Les faux amis : l’ennemi des étudiants, le cauchemar des jeunes professionnels
Ce phénomène est très présent dans la langue française et peut poser un vrai problème dans le milieu scolaire : les faux amis peuvent représenter une réelle difficulté pour les jeunes qui apprennent l’anglais et d’autres langues ! C’est eux qui vont être tentés d’abuser (ce mot est lui aussi un faux ami d’ailleurs !) d’actually et d’eventually en anglais, c’est eux qui, après toute une journée passée sur des sites anglais (Netflix, Amazon,...), vont avoir des difficultés à distinguer les deux langues et à remarquer leurs différences subtiles.
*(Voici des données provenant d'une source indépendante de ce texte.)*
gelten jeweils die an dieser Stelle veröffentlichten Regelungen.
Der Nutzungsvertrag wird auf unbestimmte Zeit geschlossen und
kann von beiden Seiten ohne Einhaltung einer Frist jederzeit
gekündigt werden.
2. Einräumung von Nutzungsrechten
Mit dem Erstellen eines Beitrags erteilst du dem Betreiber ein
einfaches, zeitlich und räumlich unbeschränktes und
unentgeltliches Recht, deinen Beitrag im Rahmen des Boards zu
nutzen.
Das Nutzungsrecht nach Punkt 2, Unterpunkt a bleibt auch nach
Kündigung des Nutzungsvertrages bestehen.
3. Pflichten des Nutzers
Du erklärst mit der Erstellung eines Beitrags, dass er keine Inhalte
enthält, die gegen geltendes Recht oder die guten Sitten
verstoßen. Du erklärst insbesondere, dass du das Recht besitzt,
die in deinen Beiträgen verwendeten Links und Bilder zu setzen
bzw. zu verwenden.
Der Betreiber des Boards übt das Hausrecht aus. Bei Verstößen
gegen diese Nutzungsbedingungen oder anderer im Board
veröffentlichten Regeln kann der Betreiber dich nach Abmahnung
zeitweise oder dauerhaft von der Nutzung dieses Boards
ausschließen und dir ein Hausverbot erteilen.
Mais seront aussi concernés les jeunes professionnels qui travaillent souvent avec des partenaires étrangers, qui participent à des meetings, des sprints, des calls, qui doivent respecter les délais (ou meet the deadlines...). C’est eux qui sont principalement menacés par cette faute de sens dans un mail important. Ainsi, les faux amis peuvent vite devenir une source de malentendus mais aussi de situations gênantes et il vaut mieux les éviter dans votre vie professionnelle (il vaudrait sans doute mieux les éviter tout court).
Les faux amis révélés au grand jour, ou la solution à ce problème d’amitié
Comment alors résoudre ce problème qui, malgré le fait qu’il paraisse banal, est en fait extrêmement pertinent à l’ère où toutes nos communications deviennent écrites ? Malheureusement, il n’existe pas une seule bonne solution qui serait à la fois rapide et facile. Malheureusement, la meilleure solution pour distinguer les faux amis des vrais amis (ou des formes ordinaires si on utilise la classification de Claude-Jean Bertrand et Claude Lévy) est d’utiliser par un dictionnaire papier (mais on sait bien que vous n’en avez ni le temps ni l’envie) ou un dictionnaire en ligne. Mais pas de panique ! N'oubliez surtout pas que les faux amis, malgré qu’ils soient présents dans la langue française, sont néanmoins en minorité. Ainsi, on peut tranquillement continuer d’utiliser les mots qualifiés comme de vrais amis... mais aussi faire des erreurs en utilisant des faux amis qui, une fois mal utilisés, vont s’ancrer (on espère) dans notre mémoire en prévenant les futures erreurs. Selon le linguiste allemand Horst G. Klein, « il est temps de changer radicalement la façon de voir les faux amis dont on a longtemps surestimé le danger ». Dans son article L'anglais, base possible de l'intercompréhension romane ? il continue : « l’avantage pour l’apprenant est environ cinq fois plus grand que le prétendu dommage qui est de toute façon minimisé, sinon annulé par la contextualisation ». Ainsi, Klein souligne l’importance et la valeur éducative de ces erreurs, ou ces découvertes erronées. Ce qui compte, c’est la reconnaissance d’un terme, et non le risque de transfert négatif. On peut alors enrichir notre vocabulaire et apprendre à écrire sans fautes... en faisant des erreurs ! La reconnaissance des termes qualifiés comme des faux amis peut nous aider à en identifier d’autres dans le futur, et à les mémoriser.
Et si vous êtes perfectionniste, améliorez votre orthographe et élargissez vos connaissances à l’aide des dictionnaires ou des sites dédiés, comme fauxamis.fr, qui offre une classification des faux amis par catégorie. Là, vous pouvez analyser des faux amis du côté du lexique, mais aussi de la morphologie, de la grammaire, ou de la typographie. Une vraie mine d’or (et d’amis ?).